When we got a little older, there were naturally more activities we wanted to do and more things we wanted to buy. This was when my parents gave me one of their best financial lessons ever. At 12, I was an active kid, and there were several activities I wanted to participate in: piano lessons, horseback riding lessons, and dance lessons. Of course, all of these cost money, and the prices were frankly a bit out of reach for a 12 year old’s earning power.
My parents realized that, but they also wanted to show me the value of my time and their money. So, each month as allowance they would give me enough to pay for 2 out of my three activities of choice. It was up to me to choose which things I wanted to participate in, and if I wanted it bad enough, I was able to find opportunities to earn more money (hello, babysitting for neighbors!) so that I could participate in all of the activities I wanted to do. They made sure to give me some, but never enough for everything.
The Value of Work
This was one smart parenting move. Every month I was given the power to decide what I wanted and how badly I wanted it. Through my hours of babysitting, I learned the value of my time and how much a dollar actually cost me in time. It made me really start thinking about the things I bought, even as a 12 year old. Is that new CD really worth the 3 babysitting hours it would take me to earn it?
It also taught me to be creative. Horseback riding is a notoriously expensive sport, and it was hard for me to earn enough to pay for my lessons myself. So, I put myself to work as a working student at the barn. I did this all through high school to earn my horseback riding time. It had the double effect of getting me free riding time, plus allowing me to learn about all aspects of horse care.
What Did I Learn?
That’s the whole point of this monster post, right?
- My money is mine to do with what I wish – my parents gave me choices with it early on, which taught me that I really could do what I wanted with it. But when it was gone, it was gone.
- How much a dollar is worth – since I was earning dollars to spend on things I wanted to do so early on, I quickly learned how long it would take me to earn one, and how much it would buy me.
- Everything costs money – I saw gas pumping, grocery shopping, I knew the cost of my clothes and my piano lessons. I knew early on that things aren’t free, and as such…

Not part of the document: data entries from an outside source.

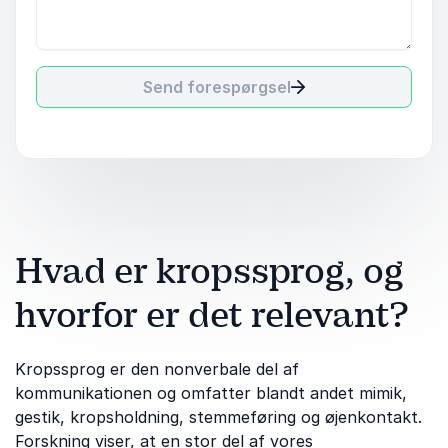
Send forespørgsel
Hvad er kropssprog, og
hvorfor er det relevant?
Kropssprog er den nonverbale del af
kommunikationen og omfatter blandt andet mimik,
gestik, kropsholdning, stemmeføring og øjenkontakt.
Forskning viser, at en stor del af vores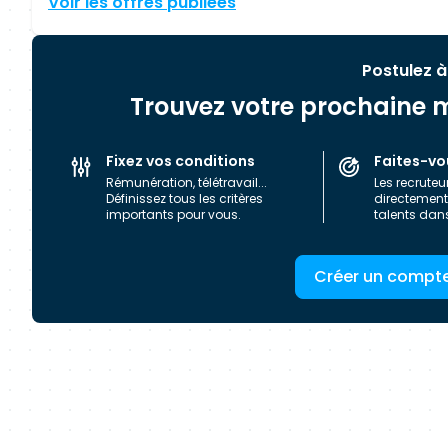
Voir les offres publiées
Postulez à
Trouvez votre prochaine m
Fixez vos conditions
Faites-vo
Rémunération, télétravail...
Les recruteu
Définissez tous les critères
directement 
importants pour vous.
talents dan
Créer un compt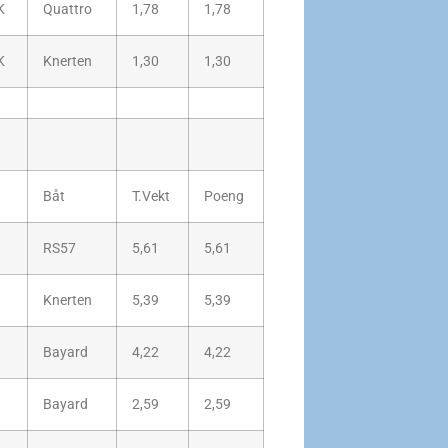
K
Quattro
1,78
1,78
K
Knerten
1,30
1,30
Båt
T.Vekt
Poeng
RS57
5,61
5,61
Knerten
5,39
5,39
Bayard
4,22
4,22
Bayard
2,59
2,59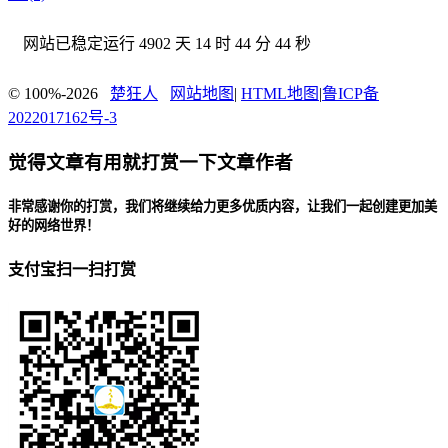
网站已稳定运行
4902 天 14 时 44 分 45 秒
© 100%-2026
楚狂人
网站地图
|
HTML地图
|
鲁ICP备
2022017162号-3
觉得文章有用就打赏一下文章作者
非常感谢你的打赏，我们将继续给力更多优质内容，让我们一起创建更加美
好的网络世界！
支付宝扫一扫打赏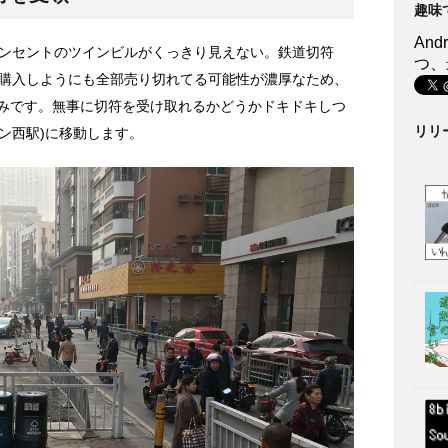
趣味
An
ンセントのツインビルがくっきり見えない。鉄道切符
つ、
購入しようにも全部売り切れてる可能性が濃厚なため、
入済みです。無事に切符を受け取れるかどうかドキドキしつ
リリ
/深セン西駅)に移動します。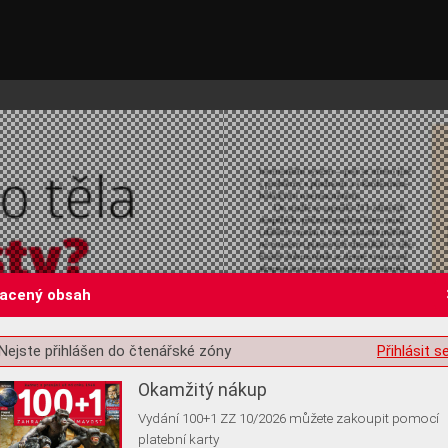
lacený obsah
st o souhlas s ukládáním volitelných informací
Nejste přihlášen do čtenářské zóny
Přihlásit s
Okamžitý nákup
Vydání 100+1 ZZ 10/2026 můžete zakoupit pomocí
platební karty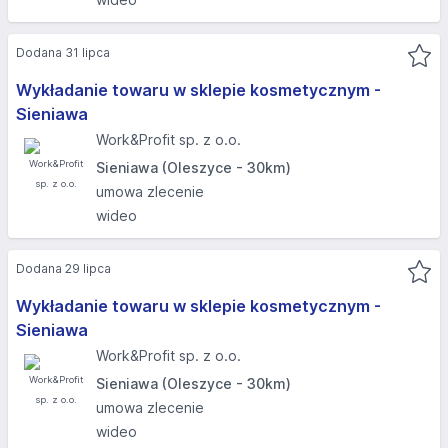
Dodana 31 lipca
Wykładanie towaru w sklepie kosmetycznym -
Sieniawa
Work&Profit sp. z o.o.
Sieniawa (Oleszyce - 30km)
umowa zlecenie
wideo
Dodana 29 lipca
Wykładanie towaru w sklepie kosmetycznym -
Sieniawa
Work&Profit sp. z o.o.
Sieniawa (Oleszyce - 30km)
umowa zlecenie
wideo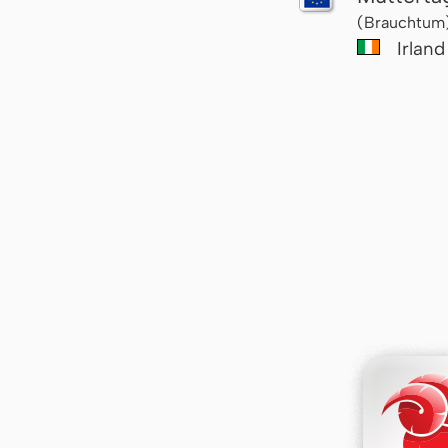
(Brauchtum
Irland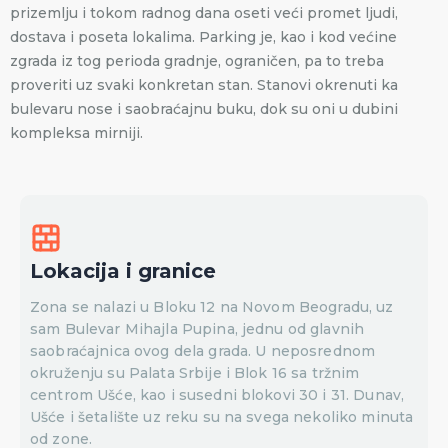
prizemlju i tokom radnog dana oseti veći promet ljudi,
dostava i poseta lokalima. Parking je, kao i kod većine
zgrada iz tog perioda gradnje, ograničen, pa to treba
proveriti uz svaki konkretan stan. Stanovi okrenuti ka
bulevaru nose i saobraćajnu buku, dok su oni u dubini
kompleksa mirniji.
Lokacija i granice
Zona se nalazi u Bloku 12 na Novom Beogradu, uz
sam Bulevar Mihajla Pupina, jednu od glavnih
saobraćajnica ovog dela grada. U neposrednom
okruženju su Palata Srbije i Blok 16 sa tržnim
centrom Ušće, kao i susedni blokovi 30 i 31. Dunav,
Ušće i šetalište uz reku su na svega nekoliko minuta
od zone.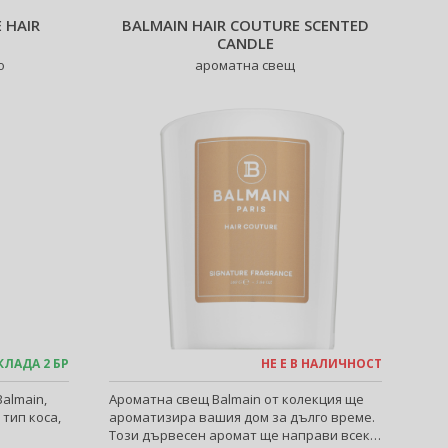
 HAIR
BALMAIN HAIR COUTURE SCENTED
CANDLE
о
ароматна свещ
КЛАДА 2 БР
НЕ Е В НАЛИЧНОСТ
almain,
Ароматна свещ Balmain от колекция ще
 тип коса,
ароматизира вашия дом за дълго време.
Този дървесен аромат ще направи всеки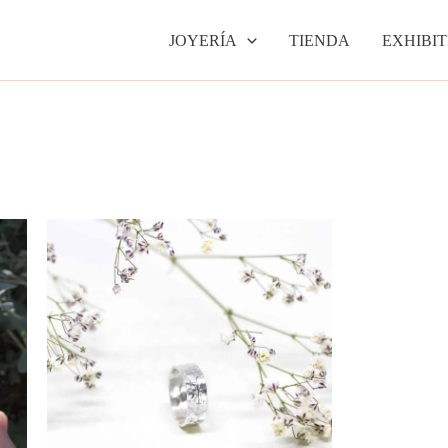
JOYERÍA
TIENDA
EXHIBIT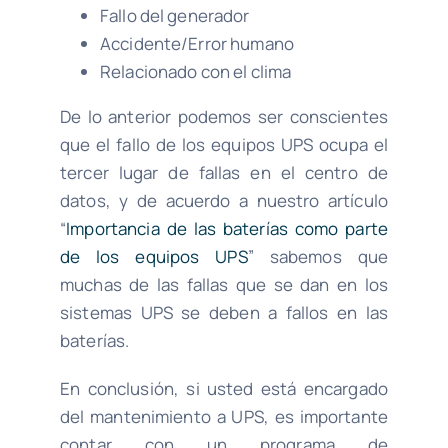
Fallo del generador
Accidente/Error humano
Relacionado con el clima
De lo anterior podemos ser conscientes
que el fallo de los equipos UPS ocupa el
tercer lugar de fallas en el centro de
datos, y de acuerdo a nuestro artículo
“
Importancia de las baterías como parte
de los equipos UPS
” sabemos que
muchas de las fallas que se dan en los
sistemas UPS se deben a fallos en las
baterías.
En conclusión, si usted está encargado
del mantenimiento a UPS, es importante
contar con un programa de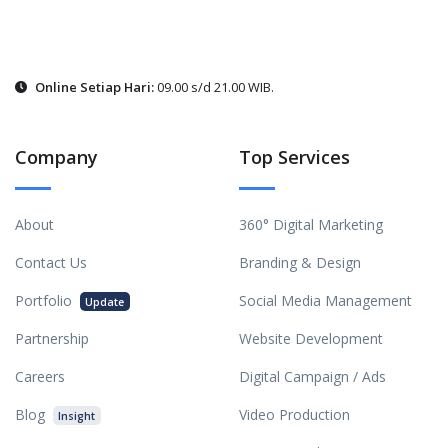
Online Setiap Hari:
09.00 s/d 21.00 WIB.
Company
Top Services
About
360° Digital Marketing
Contact Us
Branding & Design
Portfolio
Social Media Management
Update
Partnership
Website Development
Careers
Digital Campaign / Ads
Blog
Video Production
Insight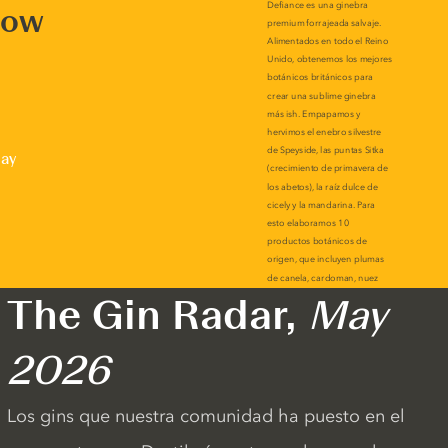
now
lay
The Gin Radar,
May
2026
Los gins que nuestra comunidad ha puesto en el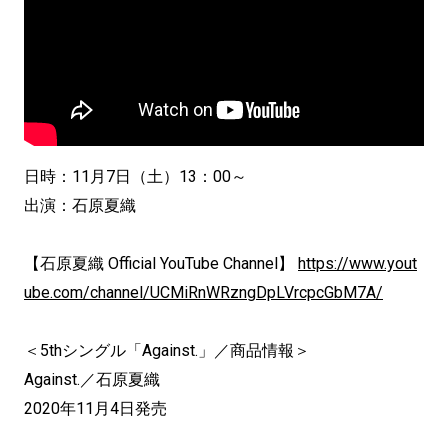
日時：11月7日（土）13：00～
出演：石原夏織
【石原夏織 Official YouTube Channel】
https://www.yout
ube.com/channel/UCMiRnWRzngDpLVrcpcGbM7A/
＜5thシングル「Against.」／商品情報＞
Against.／石原夏織
2020年11月4日発売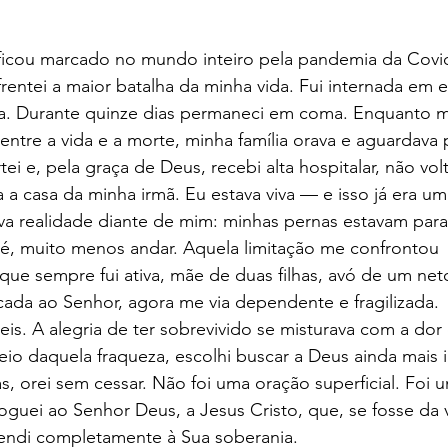
rentei a maior batalha da minha vida. Fui internada em 
da. Durante quinze dias permaneci em coma. Enquanto 
 entre a vida e a morte, minha família orava e aguardava
 a casa da minha irmã. Eu estava viva — e isso já era um
a realidade diante de mim: minhas pernas estavam paral
pé, muito menos andar. Aquela limitação me confrontou 
ue sempre fui ativa, mãe de duas filhas, avó de um net
cada ao Senhor, agora me via dependente e fragilizada.
io daquela fraqueza, escolhi buscar a Deus ainda mais 
guei ao Senhor Deus, a Jesus Cristo, que, se fosse da 
endi completamente à Sua soberania.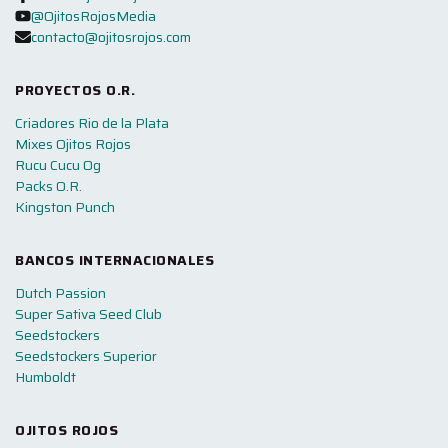
@OjitosRojosMedia
contacto@ojitosrojos.com
PROYECTOS O.R.
Criadores Rio de la Plata
Mixes Ojitos Rojos
Rucu Cucu Og
Packs O.R.
Kingston Punch
BANCOS INTERNACIONALES
Dutch Passion
Super Sativa Seed Club
Seedstockers
Seedstockers Superior
Humboldt
OJITOS ROJOS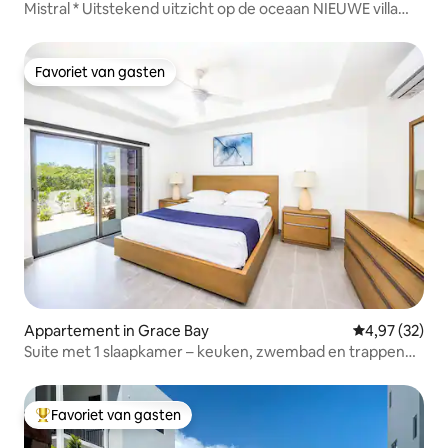
Mistral * Uitstekend uitzicht op de oceaan NIEUWE villa
met 3 slaapkamers
Favoriet van gasten
Favoriet van gasten
Appartement in Grace Bay
Gemiddelde be
4,97 (32)
Suite met 1 slaapkamer – keuken, zwembad en trappen
naar Grace Bay
Favoriet van gasten
Topfavoriet van gasten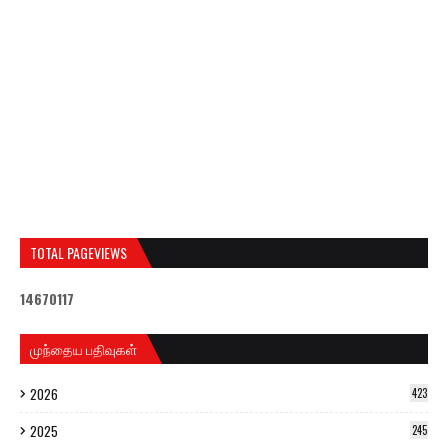
TOTAL PAGEVIEWS
1
4
6
7
0
1
1
7
முந்தைய பதிவுகள்
2026
423
2025
245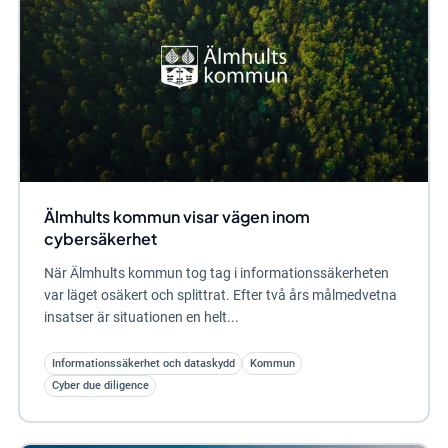
Älmhults kommun visar vägen inom
cybersäkerhet
När Älmhults kommun tog tag i informationssäkerheten
var läget osäkert och splittrat. Efter två års målmedvetna
insatser är situationen en helt...
Informationssäkerhet och dataskydd
Kommun
Cyber due diligence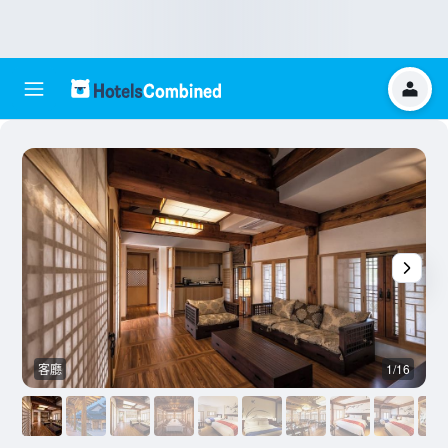
客廳
1/16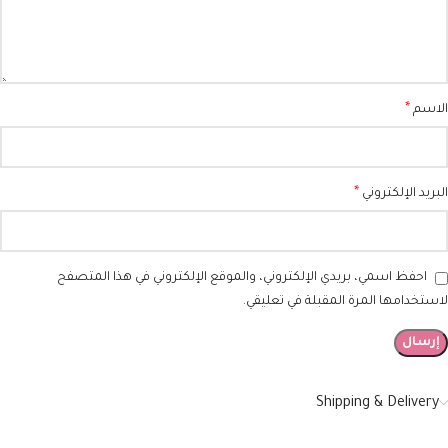
*
الاسم
*
البريد الإلكتروني
احفظ اسمي، بريدي الإلكتروني، والموقع الإلكتروني في هذا المتصفح
لاستخدامها المرة المقبلة في تعليقي.
Shipping & Delivery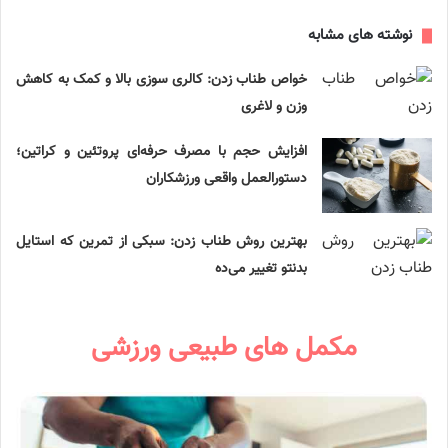
نوشته های مشابه
خواص طناب زدن: کالری‌ سوزی بالا و کمک به کاهش
وزن و لاغری
افزایش حجم با مصرف حرفه‌ای پروتئین و کراتین؛
دستورالعمل واقعی ورزشکاران
بهترین روش طناب زدن: سبکی از تمرین که استایل
بدنتو تغییر می‌ده
مکمل های طبیعی ورزشی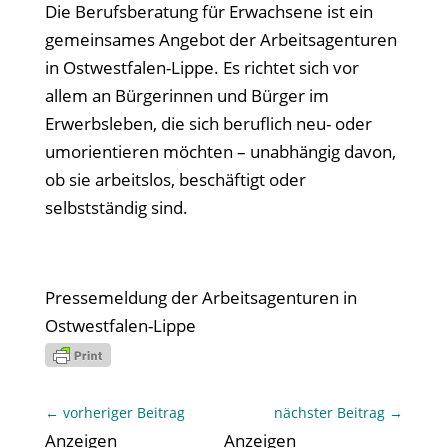
Die Berufsberatung für Erwachsene ist ein
gemeinsames Angebot der Arbeitsagenturen
in Ostwestfalen-Lippe. Es richtet sich vor
allem an Bürgerinnen und Bürger im
Erwerbsleben, die sich beruflich neu- oder
umorientieren möchten – unabhängig davon,
ob sie arbeitslos, beschäftigt oder
selbstständig sind.
Pressemeldung der Arbeitsagenturen in
Ostwestfalen-Lippe
←
vorheriger Beitrag
nächster Beitrag
→
Anzeigen
Anzeigen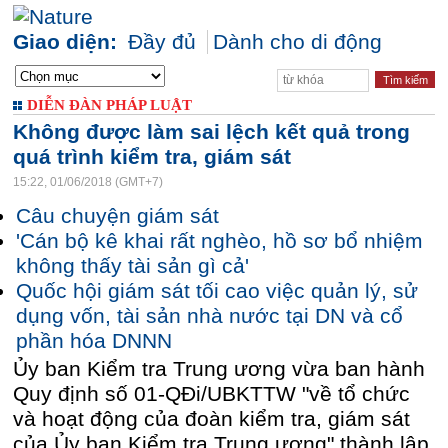
Giao diện:
Đầy đủ
Dành cho di động
DIỄN ĐÀN PHÁP LUẬT
Không được làm sai lệch kết quả trong
quá trình kiểm tra, giám sát
15:22, 01/06/2018 (GMT+7)
Câu chuyện giám sát
'Cán bộ kê khai rất nghèo, hồ sơ bổ nhiệm
không thấy tài sản gì cả'
Quốc hội giám sát tối cao việc quản lý, sử
dụng vốn, tài sản nhà nước tại DN và cổ
phần hóa DNNN
Ủy ban Kiểm tra Trung ương vừa ban hành
Quy định số 01-QĐi/UBKTTW "về tổ chức
và hoạt động của đoàn kiểm tra, giám sát
của Ủy ban Kiểm tra Trung ương" thành lập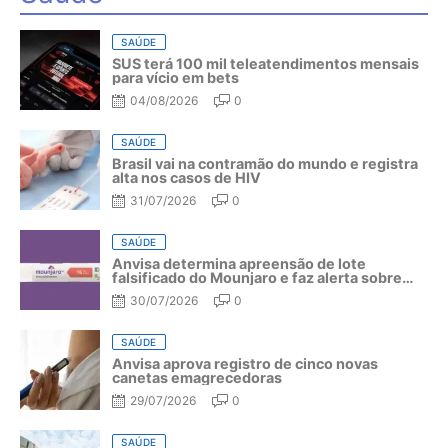
SAÚDE
SUS terá 100 mil teleatendimentos mensais
para vício em bets
04/08/2026
0
SAÚDE
Brasil vai na contramão do mundo e registra
alta nos casos de HIV
31/07/2026
0
SAÚDE
Anvisa determina apreensão de lote
falsificado do Mounjaro e faz alerta sobre
riscos do medicamento
30/07/2026
0
SAÚDE
Anvisa aprova registro de cinco novas
canetas emagrecedoras
29/07/2026
0
SAÚDE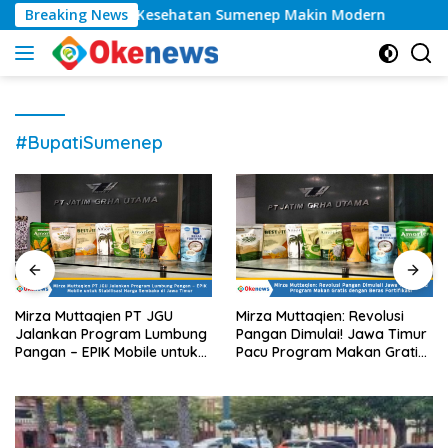
Langsung
 Kelas, Layanan Kesehatan Sumenep Makin Modern
Breaking News
Ta
ke
konten
#BupatiSumenep
Mirza Muttaqien PT JGU
Mirza Muttaqien: Revolusi
Jalankan Program Lumbung
Pangan Dimulai! Jawa Timur
Pangan – EPIK Mobile untuk
Pacu Program Makan Gratis
Stabilisasi Harga Sembako di
dengan Beras Fortifikasi
Jawa Timur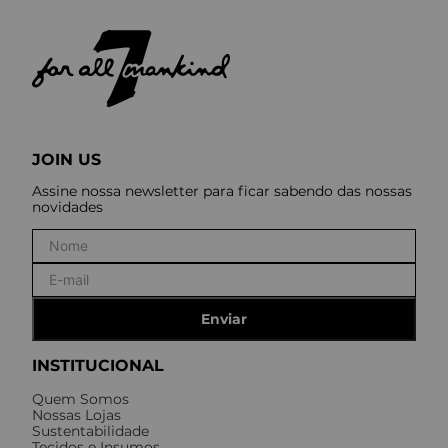
JOIN US
Assine nossa newsletter para ficar sabendo das nossas
novidades
Enviar
INSTITUCIONAL
Quem Somos
Nossas Lojas
Sustentabilidade
Tecidos e Insumos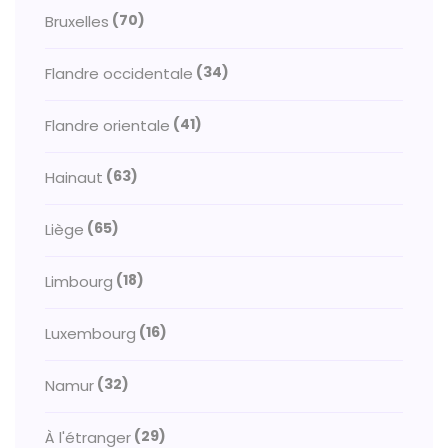
(70)
Bruxelles
(34)
Flandre occidentale
(41)
Flandre orientale
(63)
Hainaut
(65)
Liège
(18)
Limbourg
(16)
Luxembourg
(32)
Namur
(29)
À l'étranger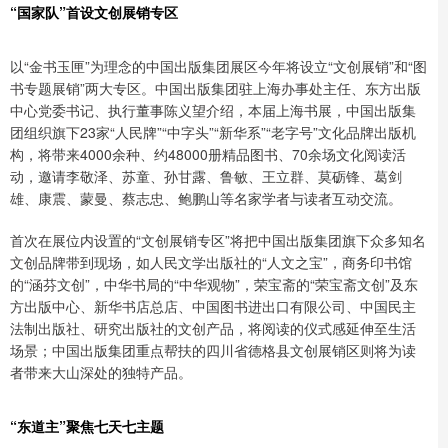
“国家队”首设文创展销专区
以“金书玉匣”为理念的中国出版集团展区今年将设立“文创展销”和“图
书专题展销”两大专区。中国出版集团驻上海办事处主任、东方出版
中心党委书记、执行董事陈义望介绍，本届上海书展，中国出版集
团组织旗下23家“人民牌”“中字头”“新华系”“老字号”文化品牌出版机
构，将带来4000余种、约48000册精品图书、70余场文化阅读活
动，邀请李敬泽、苏童、孙甘露、鲁敏、王立群、莫砺锋、葛剑
雄、康震、蒙曼、蔡志忠、鲍鹏山等名家学者与读者互动交流。
首次在展位内设置的“文创展销专区”将把中国出版集团旗下众多知名
文创品牌带到现场，如人民文学出版社的“人文之宝”，商务印书馆
的“涵芬文创”，中华书局的“中华观物”，荣宝斋的“荣宝斋文创”及东
方出版中心、新华书店总店、中国图书进出口有限公司、中国民主
法制出版社、研究出版社的文创产品，将阅读的仪式感延伸至生活
场景；中国出版集团重点帮扶的四川省德格县文创展销区则将为读
者带来大山深处的独特产品。
“东道主”聚焦七天七主题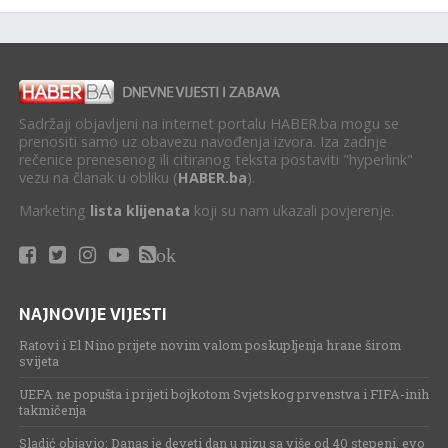
Sadržaji objavljeni na internet portalu HABER.ba mogu se
prenositi samo uz obavezu navođenja izvora. Iza zadnje
rečenice prenesenog ili citiranog teksta postaviti "hyperlink"
vezu na članak u obliku (
HABER.ba
).
Marketing
lista klijenata
koji su nam ukazali povjerenje.
ok
NAJNOVIJE VIJESTI
Ratovi i El Nino prijete novim valom poskupljenja hrane širom
svijeta
UEFA ne popušta i prijeti bojkotom Svjetskog prvenstva i FIFA-inih
takmičenja
Sladić objavio: Danas je deveti dan u nizu sa više od 40 stepeni, evo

- You can’t have everything – There were times I had to choose to forego my weekly horseback riding or dance class because of low funds. That was tough, but it taught me that with money, you have to make choices.
- Creativity can replace money – this was a big one and served me especially well in my college years. Just as I discovered I could work for my horseback riding lessons instead of paying for them, I also learned that in many places in life, a little creativity and DIY aptitude goes a long way in place of having a lot of money to pay for things. This is the lesson that just keeps on giving, seeing as I just completed a DIY renovation with my girlfriend!
- Saving money creates more money – as I became old enough to understand the numbers involved, my parents showed me how I could put away my money instead of spending it, and explained the concept of interest to me. Bingo! Here I am years later, still an avid saver.
As you can see, I’m incredibly grateful for their savvy and frugal-minded lessons about money. As I moved from childhood to adulthood, I found I was often more informed about money than my peers, more able to plan my spending, and less likely to spend on unnecessary frivolities (but I still had fun!). Of course, I was broke in college like everyone else, but that’s a subject for another post.
Anna has often expressed to me her admiration for how my parents raised me regarding money, and I have to agree they did a darn good job. I know that when I have children, I will try to instill the same lessons and values in them.
What did your parents teach you about money? Do you have kids? How are you teaching them the value of money?